While Parkinson’s disease (PD) is a broad category that includes similar symptoms, each person’s disease may have different features, rate of progression, needs and treatments connected to the specific underlying cause of that person’s disease. As we move towards “personalized” or “precision medicine,” which strives to treat each person’s condition according to their unique disease, research in neurology needs the tools to be able to define differences that can allow a truly personalized approach to treatment. Measuring biomarkers, measurable features that are characteristic of a disease, is one of these tools that provides a better understanding of the disease’s underlying biology and causes. They could be imaging such as MRI, chemicals in the blood or brain, brain wave patterns, or even specific signs and symptoms. 

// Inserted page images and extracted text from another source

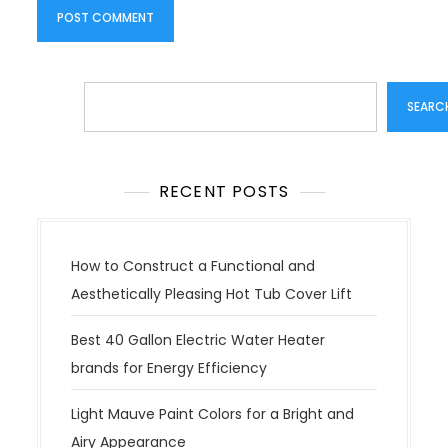
Search
SEARC
RECENT POSTS
How to Construct a Functional and
Aesthetically Pleasing Hot Tub Cover Lift
Best 40 Gallon Electric Water Heater
brands for Energy Efficiency
Light Mauve Paint Colors for a Bright and
Airy Appearance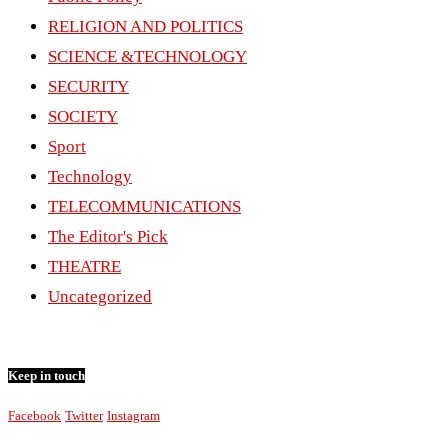
RELIGION AND POLITICS
SCIENCE &TECHNOLOGY
SECURITY
SOCIETY
Sport
Technology
TELECOMMUNICATIONS
The Editor's Pick
THEATRE
Uncategorized
Keep in touch
Facebook
Twitter
Instagram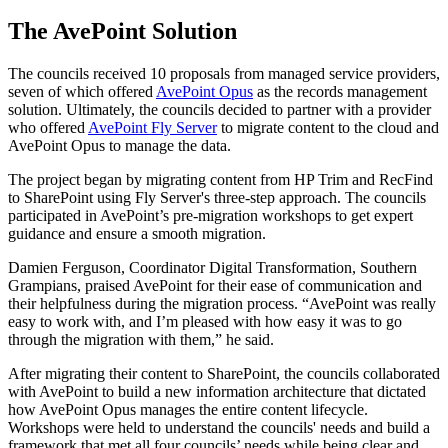
The AvePoint Solution
The councils received 10 proposals from managed service providers,
seven of which offered
AvePoint Opus
as the records management
solution. Ultimately, the councils decided to partner with a provider
who offered
AvePoint Fly Server
to migrate content to the cloud and
AvePoint Opus to manage the data.
The project began by migrating content from HP Trim and RecFind
to SharePoint using Fly Server's three-step approach. The councils
participated in AvePoint’s pre-migration workshops to get expert
guidance and ensure a smooth migration.
Damien Ferguson, Coordinator Digital Transformation, Southern
Grampians, praised AvePoint for their ease of communication and
their helpfulness during the migration process. “AvePoint was really
easy to work with, and I’m pleased with how easy it was to go
through the migration with them,” he said.
After migrating their content to SharePoint, the councils collaborated
with AvePoint to build a new information architecture that dictated
how AvePoint Opus manages the entire content lifecycle.
Workshops were held to understand the councils' needs and build a
framework that met all four councils’ needs while being clear and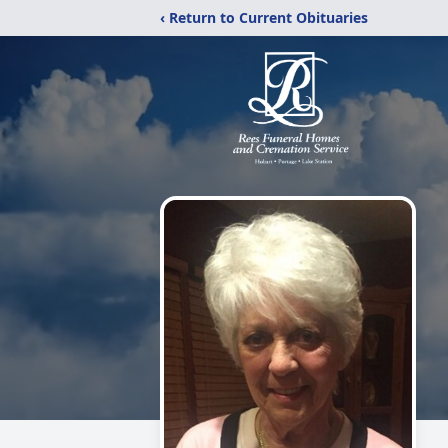
‹ Return to Current Obituaries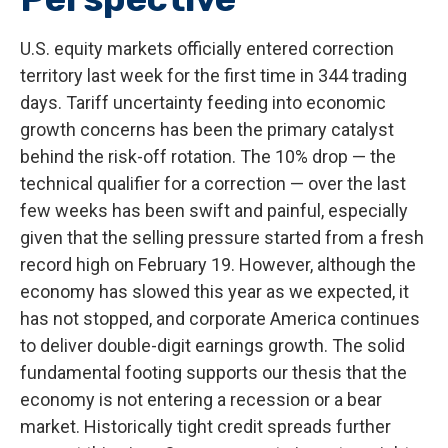
U.S. equity markets officially entered correction
territory last week for the first time in 344 trading
days. Tariff uncertainty feeding into economic
growth concerns has been the primary catalyst
behind the risk-off rotation. The 10% drop — the
technical qualifier for a correction — over the last
few weeks has been swift and painful, especially
given that the selling pressure started from a fresh
record high on February 19. However, although the
economy has slowed this year as we expected, it
has not stopped, and corporate America continues
to deliver double-digit earnings growth. The solid
fundamental footing supports our thesis that the
economy is not entering a recession or a bear
market. Historically tight credit spreads further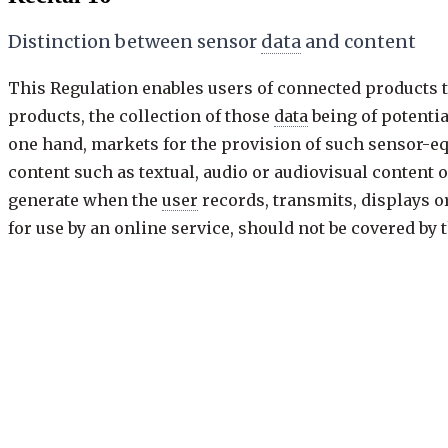
Distinction between sensor
data
and content
This Regulation enables users of connected products t
products, the collection of those
data
being of potentia
one hand, markets for the provision of such sensor-eq
content such as textual, audio or audiovisual content o
generate when the
user
records, transmits, displays or 
for use by an online service, should not be covered by
the
connected product
, or which was transmitted to it
such as may be the case with regard to servers or cloud
service.
Previous
17 of 120
·
keys: j / k
Next: Recital 17
Recital
17
/
120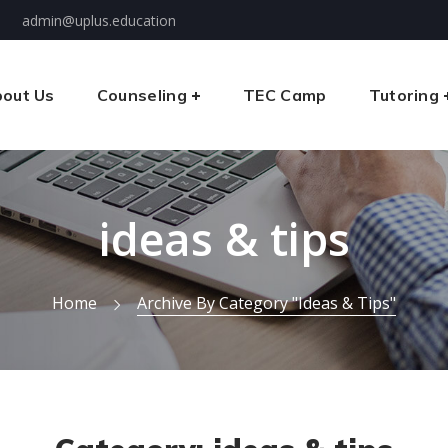
admin@uplus.education
out Us
Counseling
TEC Camp
Tutoring
ideas & tips
Home
Archive By Category "ideas & Tips"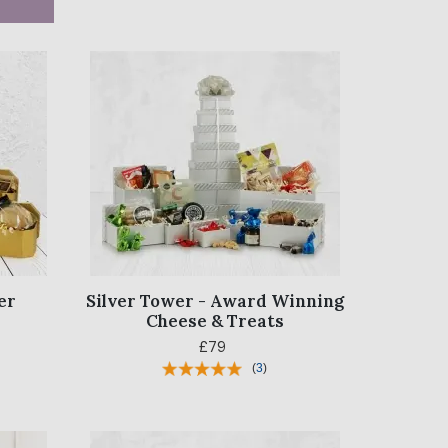
er
Silver Tower - Award Winning
Cheese & Treats
£79
(
3
)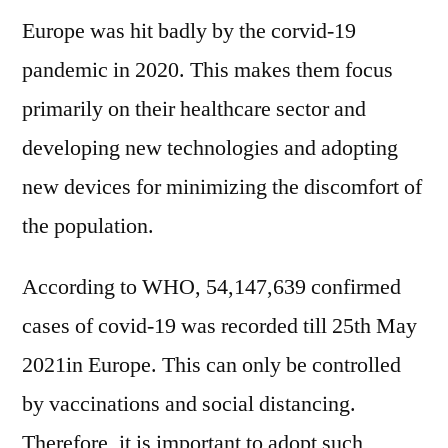
Europe was hit badly by the corvid-19
pandemic in 2020. This makes them focus
primarily on their healthcare sector and
developing new technologies and adopting
new devices for minimizing the discomfort of
the population.
According to WHO, 54,147,639 confirmed
cases of covid-19 was recorded till 25th May
2021in Europe. This can only be controlled
by vaccinations and social distancing.
Therefore, it is important to adopt such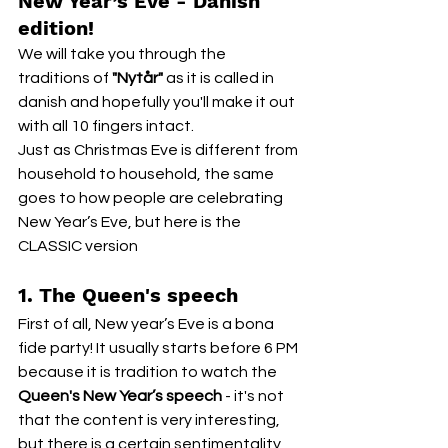
New Year’s Eve - Danish 
edition!
We will take you through the 
traditions of
 "Nytår"
 as it is called in 
danish and hopefully you'll make it out 
with all 10 fingers intact.
Just as Christmas Eve is different from 
household to household, the same 
goes to how people are celebrating 
New Year’s Eve, but here is the 
CLASSIC version
1. The Queen's speech
First of all, New year’s Eve is a bona 
fide party! It usually starts before 6 PM 
because it is tradition to watch the 
Queen's New Year’s speech
 - it's not 
that the content is very interesting, 
but there is a certain sentimentality 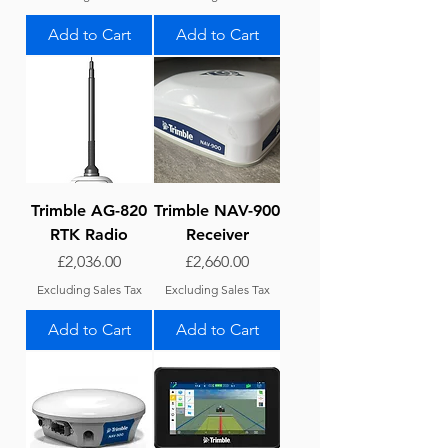
Add to Cart
Add to Cart
Trimble AG-820
Trimble NAV-900
RTK Radio
Receiver
Price
Price
£2,036.00
£2,660.00
Excluding Sales Tax
Excluding Sales Tax
Add to Cart
Add to Cart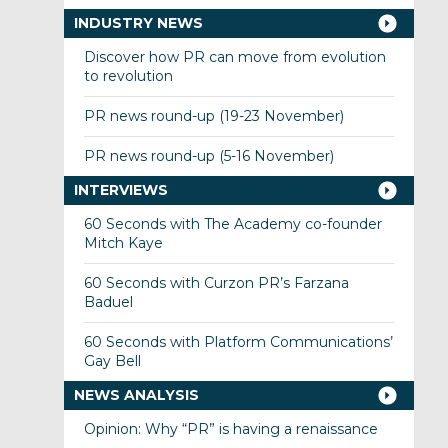
INDUSTRY NEWS
Discover how PR can move from evolution
to revolution
PR news round-up (19-23 November)
PR news round-up (5-16 November)
INTERVIEWS
60 Seconds with The Academy co-founder
Mitch Kaye
60 Seconds with Curzon PR’s Farzana
Baduel
60 Seconds with Platform Communications’
Gay Bell
NEWS ANALYSIS
Opinion: Why “PR” is having a renaissance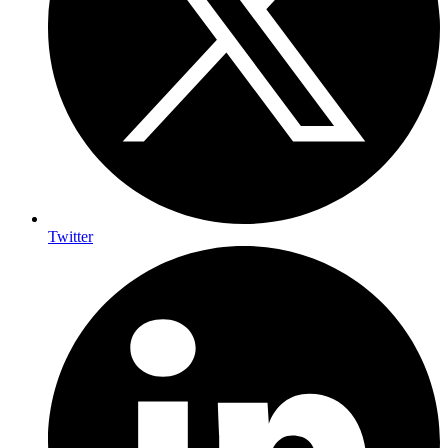
Twitter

Knowing the underlying causes of the disease can help to design and test therapies that could slow down or stop PD. Using biomarkers would be especially helpful for the design of clinical trials for several reasons. It would allow researchers to segment testing of medications by individuals with similar underlying biology in order to understand if it works for all or just some types of Parkinson’s. It would also help us better monitor if and how a drug is working. Neurologist Dr. Alberto Espay of the University of Cincinnati proposes that Parkinson’s research requires a new way of thinking based on biomarkers to know precisely what kind of disease one is dealing with, especially when participating in clinical trials. Drugs that work for one form of PD may not work for another. Dr. Espay compares the precision of treating Parkinson’s today to where the cancer field was 30 years ago.